→ **Problem statement**
Please report each line of the data below that contains "eine".

→ **Entries shown**
_ _ _ _

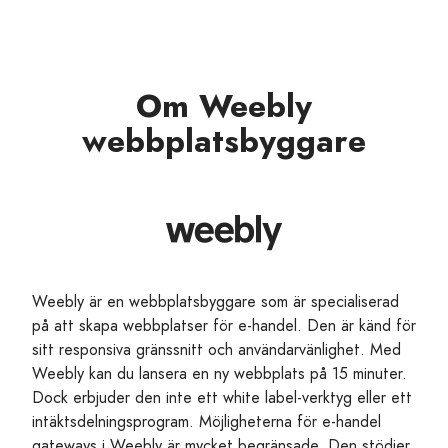
Om Weebly
webbplatsbyggare
Weebly är en webbplatsbyggare som är specialiserad
på att skapa webbplatser för e-handel. Den är känd för
sitt responsiva gränssnitt och användarvänlighet. Med
Weebly kan du lansera en ny webbplats på 15 minuter.
Dock erbjuder den inte ett white label-verktyg eller ett
intäktsdelningsprogram. Möjligheterna för e-handel
gateways i Weebly är mycket begränsade. Den stödjer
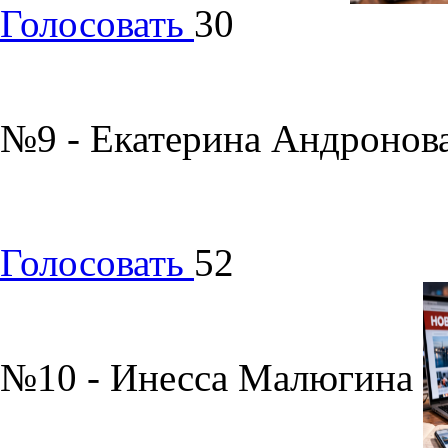
Голосовать
30
№9 - Екатерина Андронов
Голосовать
52
№10 - Инесса Малюгина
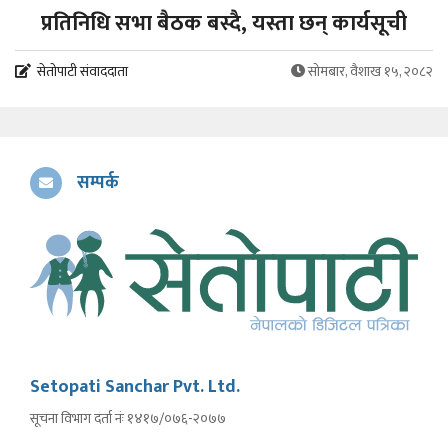
प्रतिनिधि सभा बैठक बस्दै, यस्ता छन् कार्यसूची
सेतोपाटी संवाददाता
सोमबार, वैशाख १५, २०८२
सम्पर्क
Setopati Sanchar Pvt. Ltd.
सूचना विभाग दर्ता नंः १४१७/०७६-२०७७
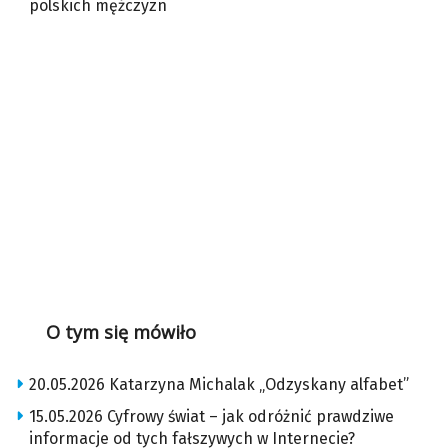
polskich mężczyzn
O tym się mówiło
20.05.2026 Katarzyna Michalak „Odzyskany alfabet”
15.05.2026 Cyfrowy świat – jak odróżnić prawdziwe
informacje od tych fałszywych w Internecie?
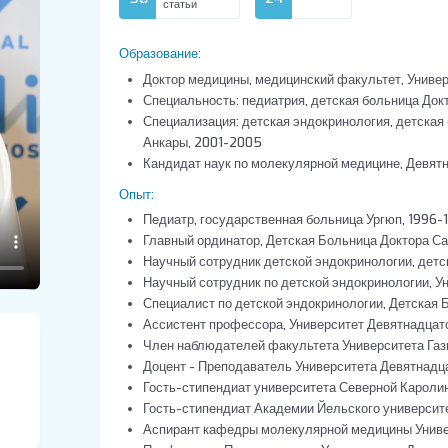
статьи
Образование:
Доктор медицины, медицинский факультет, Универ
Специальность: педиатрия, детская больница Док
Специализация: детская эндокринология, детская
Анкары, 2001-2005
Кандидат наук по молекулярной медицине, Девят
Опыт:
Педиатр, государственная больница Ургюп, 1996-
Главный ординатор, Детская Больница Доктора Са
Научный сотрудник детской эндокринологии, дет
Научный сотрудник по детской эндокринологии, 
Специалист по детской эндокринологии, Детская
Ассистент профессора, Университет Девятнадцат
Член наблюдателей факультета Университета Газ
Доцент - Преподаватель Университета Девятнадц
Гость-стипендиат университета Северной Каролин
Гость-стипендиат Академии Йельского университе
Аспирант кафедры молекулярной медицины Униве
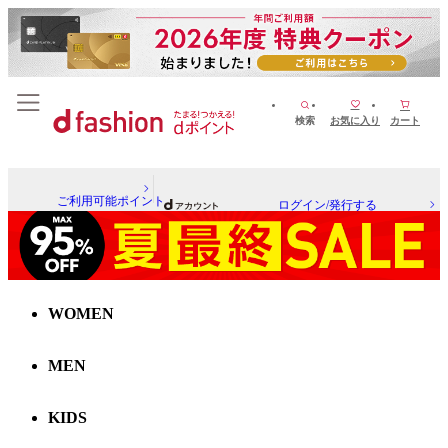
検索
お気に入り
カート
ご利用可能ポイント
ログイン/発行する
WOMEN
MEN
KIDS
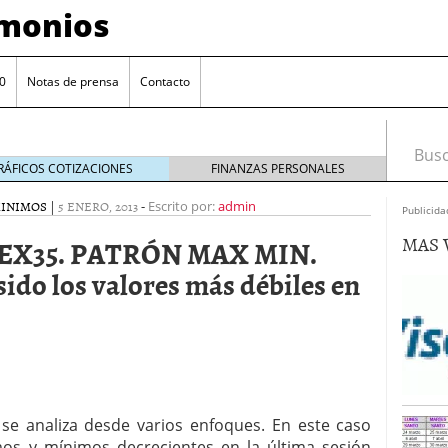
imonios
0
Notas de prensa
Contacto
Busca
RÁFICOS COTIZACIONES
FINANZAS PERSONALES
MINIMOS
|
5 ENERO, 2013
-
Escrito por:
admin
Publicida
MAS 
EX35. PATRÓN MAX MIN.
ido los valores más débiles en
as con eToro
febrero 24, 2014
e analiza desde varios enfoques. En este caso
Distancia de los valores de IBEX35 a m?ximos
ogresivo alejamiento global de m?ximos anuales
os y mínimos decrecientes en la última sesión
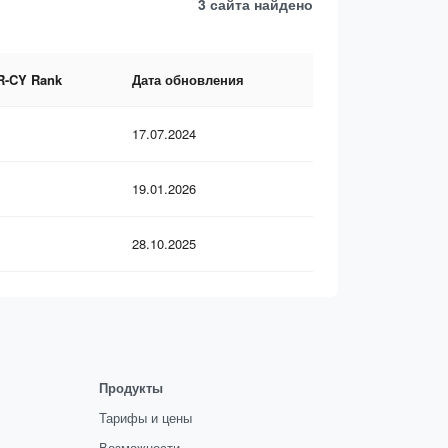
3 сайта
найдено
R-CY Rank
Дата обновления
17.07.2024
19.01.2026
28.10.2025
Продукты
Тарифы и цены
Возможности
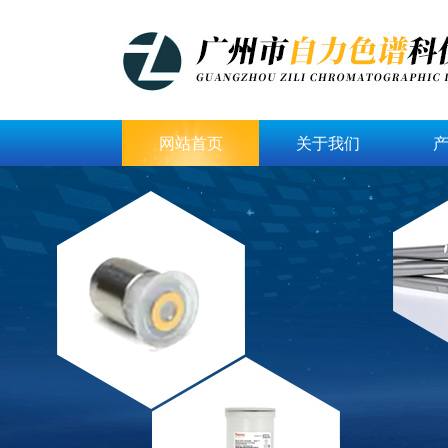
网站首页
关于我们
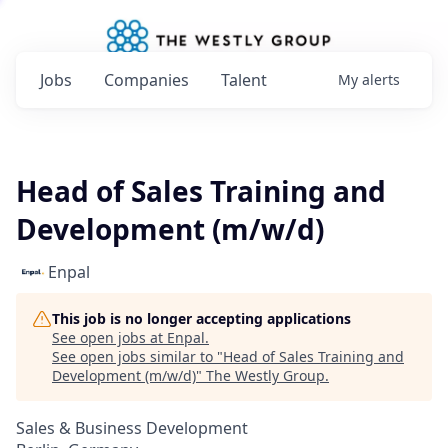
Jobs
Companies
Talent
My
alerts
Head of Sales Training and
Development (m/w/d)
Enpal
This job is no longer accepting applications
See open jobs at
Enpal
.
See open jobs similar to "
Head of Sales Training and
Development (m/w/d)
"
The Westly Group
.
Sales & Business Development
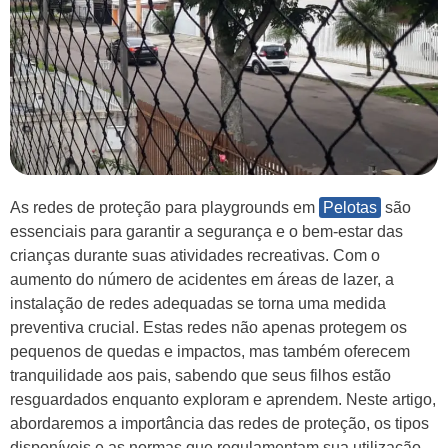
As redes de proteção para playgrounds em
Pelotas
são
essenciais para garantir a segurança e o bem-estar das
crianças durante suas atividades recreativas. Com o
aumento do número de acidentes em áreas de lazer, a
instalação de redes adequadas se torna uma medida
preventiva crucial. Estas redes não apenas protegem os
pequenos de quedas e impactos, mas também oferecem
tranquilidade aos pais, sabendo que seus filhos estão
resguardados enquanto exploram e aprendem. Neste artigo,
abordaremos a importância das redes de proteção, os tipos
disponíveis e as normas que regulamentam sua utilização,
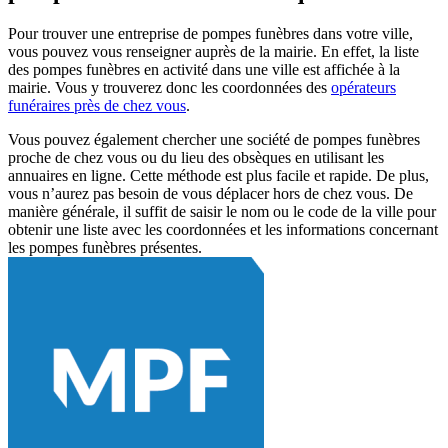
Pour trouver une entreprise de pompes funèbres dans votre ville,
vous pouvez vous renseigner auprès de la mairie. En effet, la liste
des pompes funèbres en activité dans une ville est affichée à la
mairie. Vous y trouverez donc les coordonnées des
opérateurs
funéraires près de chez vous
.
Vous pouvez également chercher une société de pompes funèbres
proche de chez vous ou du lieu des obsèques en utilisant les
annuaires en ligne. Cette méthode est plus facile et rapide. De plus,
vous n’aurez pas besoin de vous déplacer hors de chez vous. De
manière générale, il suffit de saisir le nom ou le code de la ville pour
obtenir une liste avec les coordonnées et les informations concernant
les pompes funèbres présentes.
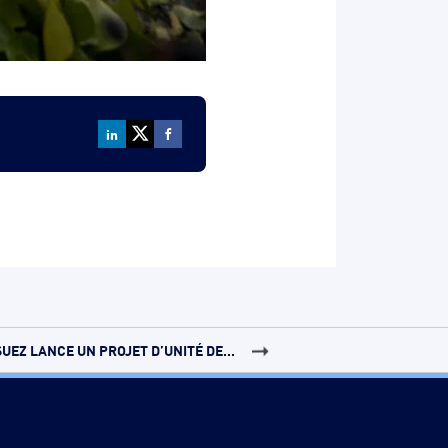
SUEZ LANCE UN PROJET D’UNITÉ DE...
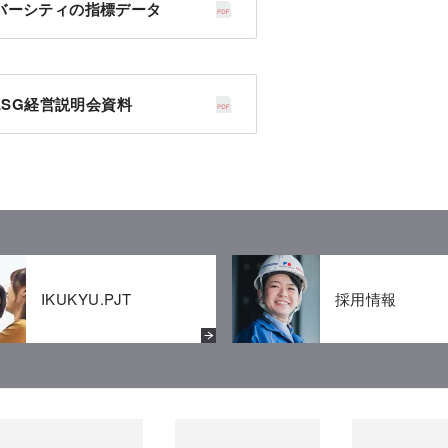
バーシティの指標データ
ESG経営説明会資料
IKUKYU.PJT
採用情報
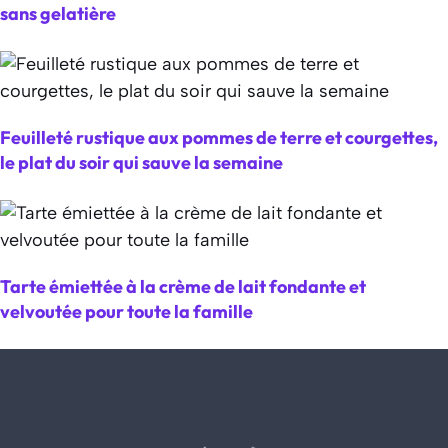
sans gelatière
Feuilleté rustique aux pommes de terre et courgettes,
le plat du soir qui sauve la semaine
Tarte émiettée à la crème de lait fondante et
velvoutée pour toute la famille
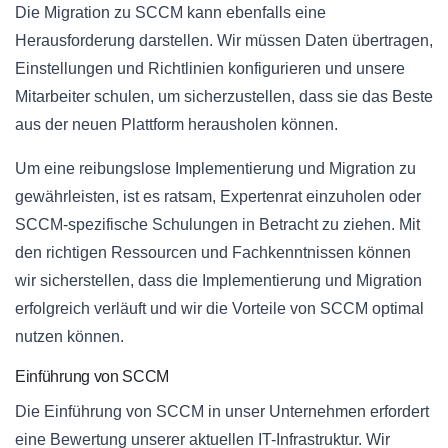
Die Migration zu SCCM kann ebenfalls eine
Herausforderung darstellen. Wir müssen Daten übertragen,
Einstellungen und Richtlinien konfigurieren und unsere
Mitarbeiter schulen, um sicherzustellen, dass sie das Beste
aus der neuen Plattform herausholen können.
Um eine reibungslose Implementierung und Migration zu
gewährleisten, ist es ratsam, Expertenrat einzuholen oder
SCCM-spezifische Schulungen in Betracht zu ziehen. Mit
den richtigen Ressourcen und Fachkenntnissen können
wir sicherstellen, dass die Implementierung und Migration
erfolgreich verläuft und wir die Vorteile von SCCM optimal
nutzen können.
Einführung von SCCM
Die Einführung von SCCM in unser Unternehmen erfordert
eine Bewertung unserer aktuellen IT-Infrastruktur. Wir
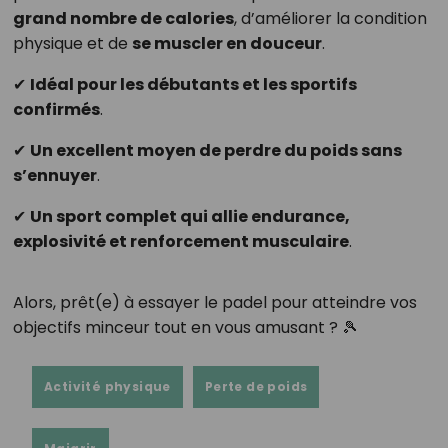
grand nombre de calories
, d’améliorer la condition
physique et de
se muscler en douceur
.
✔
Idéal pour les débutants et les sportifs
confirmés
.
✔
Un excellent moyen de perdre du poids sans
s’ennuyer
.
✔
Un sport complet qui allie endurance,
explosivité et renforcement musculaire
.
Alors, prêt(e) à essayer le padel pour atteindre vos
objectifs minceur tout en vous amusant ? 🎾
Activité physique
Perte de poids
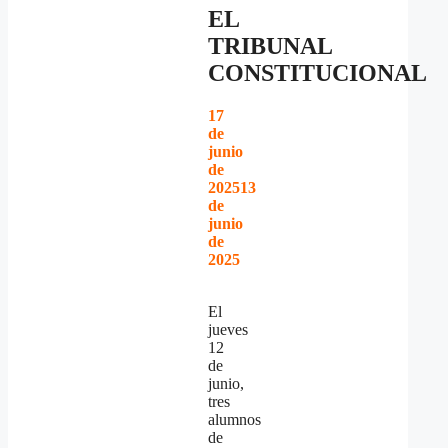
EL
TRIBUNAL
CONSTITUCIONAL
17
de
junio
de
2025
13
de
junio
de
2025
El
jueves
12
de
junio,
tres
alumnos
de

_ _ _ _

→ **Answer section**
Die Migration zu SCCM kann ebenfalls eine
Um eine reibungslose Implementierung und Migration zu
eine Bewertung unserer aktuellen IT-Infrastruktur. Wir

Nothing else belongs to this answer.